All in all, it was an eye-opening, insightful and illuminating discussion and we thoroughly enjoyed ourselves. Jim even showed us the award he had received for the work he had done in designing and operating a whisky distillery in Gunsan, South Korea back in the 1980s. It was then that he remembered that he had promised to share a dram with us. Now bear in mind that when Jim had told us this on the ferry to Islay, we figured that it would be something from the core range or something unconventional from the warehouse.
What happened next is something that my friends and I will hopefully never forget for the rest of our lives. Jim grabbed a bottle from his table and went to get some glasses for us. We had no idea what he had selected, but we were getting rather excited. He then returned with four glasses and poured a good measure of whisky from the bottle into each of the glasses, which he then handed over to us.
He told us to nose it first, which we did. It was honestly one of the best whiskies I had ever smelt, and it wasn’t even a sherried whisky but one from an ex-bourbon cask. Jim mentioned the nose contained Demerara sugar, creme brulee, wood tannins, old leather and just a hint of mint leaves. I was astounded to be able to discern all those smells, which made me even more excited.
He then held up the bottle from which the whisky came from and shook it.
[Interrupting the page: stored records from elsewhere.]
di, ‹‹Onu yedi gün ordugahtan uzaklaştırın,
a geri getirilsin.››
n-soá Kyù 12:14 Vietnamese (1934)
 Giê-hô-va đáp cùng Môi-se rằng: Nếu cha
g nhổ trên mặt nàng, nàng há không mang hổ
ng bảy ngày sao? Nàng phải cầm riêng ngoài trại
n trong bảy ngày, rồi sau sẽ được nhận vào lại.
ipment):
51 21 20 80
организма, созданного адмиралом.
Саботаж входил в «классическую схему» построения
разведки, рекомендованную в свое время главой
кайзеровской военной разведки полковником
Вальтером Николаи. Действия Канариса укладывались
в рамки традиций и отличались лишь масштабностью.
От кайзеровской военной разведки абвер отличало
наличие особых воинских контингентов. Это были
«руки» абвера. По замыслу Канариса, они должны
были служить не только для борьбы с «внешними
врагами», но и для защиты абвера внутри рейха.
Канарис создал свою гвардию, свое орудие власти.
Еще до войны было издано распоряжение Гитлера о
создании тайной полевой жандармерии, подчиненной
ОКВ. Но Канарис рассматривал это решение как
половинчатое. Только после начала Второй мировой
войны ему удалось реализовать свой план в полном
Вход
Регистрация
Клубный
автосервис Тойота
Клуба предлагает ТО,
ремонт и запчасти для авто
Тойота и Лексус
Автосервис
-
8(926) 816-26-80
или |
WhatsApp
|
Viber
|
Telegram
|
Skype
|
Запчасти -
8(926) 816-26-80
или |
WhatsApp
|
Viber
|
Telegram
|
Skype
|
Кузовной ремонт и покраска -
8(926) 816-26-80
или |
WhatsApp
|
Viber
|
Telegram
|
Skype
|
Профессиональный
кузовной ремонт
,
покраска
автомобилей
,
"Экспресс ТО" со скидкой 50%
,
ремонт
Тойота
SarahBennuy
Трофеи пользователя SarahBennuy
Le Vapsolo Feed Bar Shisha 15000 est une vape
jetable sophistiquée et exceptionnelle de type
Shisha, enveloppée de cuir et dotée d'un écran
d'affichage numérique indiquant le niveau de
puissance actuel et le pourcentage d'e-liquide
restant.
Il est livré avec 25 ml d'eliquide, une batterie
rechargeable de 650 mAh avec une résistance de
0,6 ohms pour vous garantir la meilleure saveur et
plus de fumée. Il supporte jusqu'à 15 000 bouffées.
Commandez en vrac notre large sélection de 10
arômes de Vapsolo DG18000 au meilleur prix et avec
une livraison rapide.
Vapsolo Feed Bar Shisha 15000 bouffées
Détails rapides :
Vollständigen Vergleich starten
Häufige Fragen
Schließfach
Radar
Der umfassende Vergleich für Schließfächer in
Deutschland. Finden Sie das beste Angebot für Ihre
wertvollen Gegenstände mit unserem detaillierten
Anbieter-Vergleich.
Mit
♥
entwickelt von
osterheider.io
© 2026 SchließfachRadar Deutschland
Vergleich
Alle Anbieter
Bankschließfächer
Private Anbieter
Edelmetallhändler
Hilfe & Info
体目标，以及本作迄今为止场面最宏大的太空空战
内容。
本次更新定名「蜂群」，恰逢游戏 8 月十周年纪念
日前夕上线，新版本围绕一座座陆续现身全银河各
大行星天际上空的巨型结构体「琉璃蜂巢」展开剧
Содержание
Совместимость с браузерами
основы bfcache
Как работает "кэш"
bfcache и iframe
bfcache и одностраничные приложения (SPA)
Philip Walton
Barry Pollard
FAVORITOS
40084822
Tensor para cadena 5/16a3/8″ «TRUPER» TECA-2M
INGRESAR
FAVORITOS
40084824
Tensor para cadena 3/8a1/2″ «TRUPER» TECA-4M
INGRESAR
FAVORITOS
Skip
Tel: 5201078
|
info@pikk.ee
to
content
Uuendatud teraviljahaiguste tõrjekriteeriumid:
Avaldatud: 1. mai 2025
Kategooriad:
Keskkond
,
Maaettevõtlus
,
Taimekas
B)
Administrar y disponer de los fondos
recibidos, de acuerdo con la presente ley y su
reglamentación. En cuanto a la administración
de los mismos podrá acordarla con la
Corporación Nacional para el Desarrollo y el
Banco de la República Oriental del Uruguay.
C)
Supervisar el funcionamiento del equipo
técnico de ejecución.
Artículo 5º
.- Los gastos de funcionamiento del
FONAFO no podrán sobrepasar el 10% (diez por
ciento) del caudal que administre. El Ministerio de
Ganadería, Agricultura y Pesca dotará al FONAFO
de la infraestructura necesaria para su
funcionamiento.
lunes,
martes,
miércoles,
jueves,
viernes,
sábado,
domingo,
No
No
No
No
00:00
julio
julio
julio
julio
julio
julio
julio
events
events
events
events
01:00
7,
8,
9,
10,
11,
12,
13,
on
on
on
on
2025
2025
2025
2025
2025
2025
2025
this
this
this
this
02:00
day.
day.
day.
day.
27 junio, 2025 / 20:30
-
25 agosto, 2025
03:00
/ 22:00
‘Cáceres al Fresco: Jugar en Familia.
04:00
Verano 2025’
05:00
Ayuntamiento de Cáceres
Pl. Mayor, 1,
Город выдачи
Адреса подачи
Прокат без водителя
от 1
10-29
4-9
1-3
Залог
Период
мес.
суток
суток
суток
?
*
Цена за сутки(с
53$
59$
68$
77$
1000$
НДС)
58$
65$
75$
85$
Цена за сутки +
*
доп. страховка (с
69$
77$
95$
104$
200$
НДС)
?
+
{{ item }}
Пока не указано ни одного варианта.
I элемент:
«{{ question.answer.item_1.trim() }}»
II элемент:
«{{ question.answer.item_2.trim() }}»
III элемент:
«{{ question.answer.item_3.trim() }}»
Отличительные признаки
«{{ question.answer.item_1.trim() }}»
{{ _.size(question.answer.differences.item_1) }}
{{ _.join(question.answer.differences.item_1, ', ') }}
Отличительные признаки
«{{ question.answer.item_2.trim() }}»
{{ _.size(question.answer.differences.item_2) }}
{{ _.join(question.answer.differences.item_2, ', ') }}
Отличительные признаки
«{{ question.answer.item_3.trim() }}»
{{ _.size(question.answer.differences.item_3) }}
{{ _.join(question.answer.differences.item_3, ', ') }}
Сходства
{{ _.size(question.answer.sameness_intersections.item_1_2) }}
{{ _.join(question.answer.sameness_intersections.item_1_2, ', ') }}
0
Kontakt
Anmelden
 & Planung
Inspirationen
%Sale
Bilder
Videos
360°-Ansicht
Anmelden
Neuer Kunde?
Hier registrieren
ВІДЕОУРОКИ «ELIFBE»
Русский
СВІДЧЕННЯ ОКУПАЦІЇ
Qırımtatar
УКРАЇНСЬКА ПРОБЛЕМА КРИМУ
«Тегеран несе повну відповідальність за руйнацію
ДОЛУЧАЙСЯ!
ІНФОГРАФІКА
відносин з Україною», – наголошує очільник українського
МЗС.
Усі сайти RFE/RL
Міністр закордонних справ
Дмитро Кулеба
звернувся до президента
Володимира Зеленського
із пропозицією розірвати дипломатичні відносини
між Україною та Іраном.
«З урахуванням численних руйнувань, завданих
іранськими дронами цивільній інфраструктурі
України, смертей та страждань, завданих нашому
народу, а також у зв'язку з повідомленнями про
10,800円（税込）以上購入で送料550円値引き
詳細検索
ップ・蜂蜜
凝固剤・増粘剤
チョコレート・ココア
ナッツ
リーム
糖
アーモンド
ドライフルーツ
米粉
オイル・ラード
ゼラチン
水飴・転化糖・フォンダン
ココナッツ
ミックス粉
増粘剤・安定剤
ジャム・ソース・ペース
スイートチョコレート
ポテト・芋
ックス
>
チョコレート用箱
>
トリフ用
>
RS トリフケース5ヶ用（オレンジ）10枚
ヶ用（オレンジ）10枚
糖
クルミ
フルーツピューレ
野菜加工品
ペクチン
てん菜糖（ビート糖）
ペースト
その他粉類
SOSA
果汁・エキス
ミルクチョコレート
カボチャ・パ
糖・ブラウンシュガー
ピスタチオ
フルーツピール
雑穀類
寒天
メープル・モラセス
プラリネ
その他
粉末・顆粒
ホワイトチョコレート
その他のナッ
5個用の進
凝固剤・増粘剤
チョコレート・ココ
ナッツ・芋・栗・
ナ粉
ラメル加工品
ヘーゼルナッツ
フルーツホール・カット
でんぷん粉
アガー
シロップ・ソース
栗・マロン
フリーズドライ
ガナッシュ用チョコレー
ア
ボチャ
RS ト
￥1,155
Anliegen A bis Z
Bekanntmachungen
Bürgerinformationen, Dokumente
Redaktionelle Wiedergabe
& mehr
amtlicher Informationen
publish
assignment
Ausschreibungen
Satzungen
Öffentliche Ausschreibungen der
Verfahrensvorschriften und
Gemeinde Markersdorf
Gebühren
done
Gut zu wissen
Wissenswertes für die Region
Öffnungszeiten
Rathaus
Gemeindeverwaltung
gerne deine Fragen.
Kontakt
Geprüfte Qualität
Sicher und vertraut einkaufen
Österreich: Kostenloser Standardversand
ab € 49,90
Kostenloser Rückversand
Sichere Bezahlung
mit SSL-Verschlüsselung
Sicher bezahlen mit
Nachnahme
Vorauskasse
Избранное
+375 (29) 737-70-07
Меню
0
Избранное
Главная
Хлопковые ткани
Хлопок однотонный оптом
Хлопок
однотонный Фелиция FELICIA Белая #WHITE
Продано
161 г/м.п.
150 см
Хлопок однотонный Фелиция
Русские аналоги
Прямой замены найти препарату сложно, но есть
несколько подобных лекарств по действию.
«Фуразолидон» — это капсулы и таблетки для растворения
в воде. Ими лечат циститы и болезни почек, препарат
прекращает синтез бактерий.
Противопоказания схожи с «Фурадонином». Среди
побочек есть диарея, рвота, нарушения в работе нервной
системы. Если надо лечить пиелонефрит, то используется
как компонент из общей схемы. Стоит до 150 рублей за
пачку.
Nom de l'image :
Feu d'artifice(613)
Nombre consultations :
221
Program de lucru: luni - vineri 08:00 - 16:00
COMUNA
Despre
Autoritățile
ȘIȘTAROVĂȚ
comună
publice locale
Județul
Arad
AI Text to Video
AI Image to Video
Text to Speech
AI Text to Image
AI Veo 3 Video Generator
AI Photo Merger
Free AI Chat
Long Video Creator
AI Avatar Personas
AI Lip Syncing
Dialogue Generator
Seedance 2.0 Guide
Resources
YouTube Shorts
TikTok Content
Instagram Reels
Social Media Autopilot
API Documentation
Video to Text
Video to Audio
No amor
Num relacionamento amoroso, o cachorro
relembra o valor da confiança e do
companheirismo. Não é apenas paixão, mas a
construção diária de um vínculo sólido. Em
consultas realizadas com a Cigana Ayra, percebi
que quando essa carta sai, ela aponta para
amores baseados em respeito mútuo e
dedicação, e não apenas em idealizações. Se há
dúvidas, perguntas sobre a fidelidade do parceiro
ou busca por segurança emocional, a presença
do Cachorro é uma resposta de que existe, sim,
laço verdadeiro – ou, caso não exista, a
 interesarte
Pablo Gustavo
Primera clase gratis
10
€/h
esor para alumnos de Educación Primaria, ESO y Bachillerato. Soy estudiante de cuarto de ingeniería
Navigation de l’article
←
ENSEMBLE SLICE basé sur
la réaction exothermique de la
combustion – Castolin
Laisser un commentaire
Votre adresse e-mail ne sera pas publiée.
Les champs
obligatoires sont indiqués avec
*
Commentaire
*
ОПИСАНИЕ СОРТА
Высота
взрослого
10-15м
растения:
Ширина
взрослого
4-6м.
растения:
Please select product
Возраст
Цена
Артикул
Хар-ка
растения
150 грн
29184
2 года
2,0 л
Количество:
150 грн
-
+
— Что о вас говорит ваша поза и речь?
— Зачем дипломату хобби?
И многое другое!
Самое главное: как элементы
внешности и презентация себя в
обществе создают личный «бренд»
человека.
Jim explained that whiskies which were unadulterated with colouring would exhibit their quality through the appearance of the entire spectrum of the rainbow in the bubbles which formed. Sure enough, this particular bottle exhibited just that. He then told us to take a sip and swish it around our mouths for a few seconds before swallowing.
We did just that and the silence which filled the room was deafening. My eyes grew wide at the taste and I realised that much of what I had discerned from the nose had filtered through to the palate. It was one of the best whiskies I had ever nosed, and now tasted. In fact, I believe it is the best I’ve ever nosed and tasted. Jim took our stunned silence as a sign of approval and asked us to guess how old the whisky was. We took a stab and our guesses were between 15-21 years old.
Jim then told us this: “What you have just tried is approximately 50.2% abv, taken from an ex-bourbon cask in one of our warehouses. We used to have three casks but two were sold to private collectors to raise funds for the distillery while it was closed. We have tried to get them back from the collectors but so far we have been unsuccessful. The only cask we have left is only half full because of the Angel’s Share, and it was distilled in 1985.”
The silence that followed was even more deafening than the previous one. We had just been presented with a whisky sample from a 30 year old cask (although it was technically 29 years old as the sample was drawn from the cask in July 2014). Jim then proceeded to say that the distillery was unsure if they were intending to release it as an official bottling or something from the Micro-Provenance range.
We were still trying to process the fact that we had just tried a 30 year old whisky right from the cask and were still speechless. But eventually we regained the ability to speak and thanked him profusely for allowing us to partake in this amazing experience. He told us it was nothing and said that it was a proper welcome to Islay.
He then ushered us to the room next to his office, which contained cupboard filled with whisky samples. It was there that we met another distillery employee, who proceeded to give us a 500ml bottle filled with a 10 year old vatting of Port Charlotte, free of charge. How amazing is that?!
We then asked Jim if we could take a group photo with him, and he happily obliged. If anything, we knew that Bruichladdich had just set the benchmark for distillery tours. And you know what was the best part? That was only the beginning of what turned out to be an epic day.